Records for the exercise:
====================
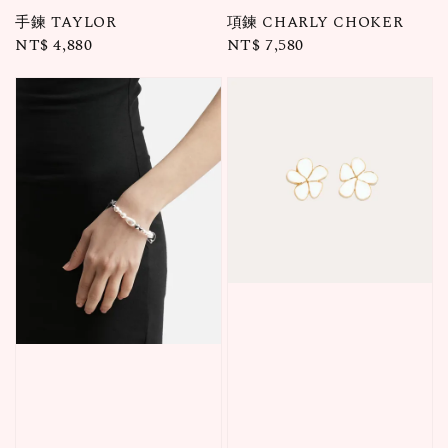
手鍊 TAYLOR
項鍊 CHARLY CHOKER
Regular
NT$ 4,880
Regular
NT$ 7,580
price
price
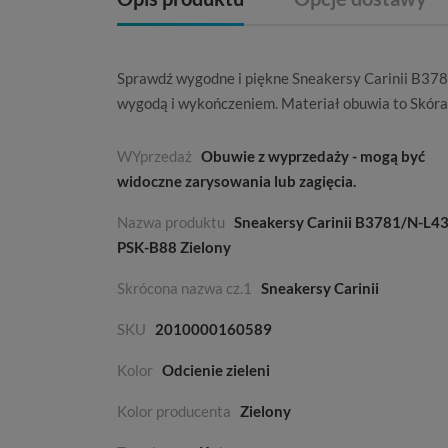
Sprawdź wygodne i piękne Sneakersy Carinii B37
wygodą i wykończeniem. Materiał obuwia to
Skóra
WYprzedaż
Obuwie z wyprzedaży - mogą być
widoczne zarysowania lub zagięcia.
Nazwa produktu
Sneakersy Carinii B3781/N-L4
PSK-B88 Zielony
Skrócona nazwa cz.1
Sneakersy Carinii
SKU
2010000160589
Kolor
Odcienie zieleni
Kolor producenta
Zielony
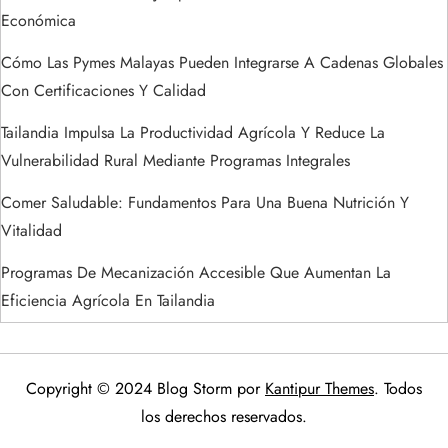
s
Económica
Cómo Las Pymes Malayas Pueden Integrarse A Cadenas Globales
Con Certificaciones Y Calidad
Tailandia Impulsa La Productividad Agrícola Y Reduce La
Vulnerabilidad Rural Mediante Programas Integrales
Comer Saludable: Fundamentos Para Una Buena Nutrición Y
Vitalidad
Programas De Mecanización Accesible Que Aumentan La
Eficiencia Agrícola En Tailandia
Copyright © 2024 Blog Storm por
Kantipur Themes
. Todos
los derechos reservados.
====================
Looking at the data above, how many lines hold the word "Agrícola"? Respond with the number alone.

2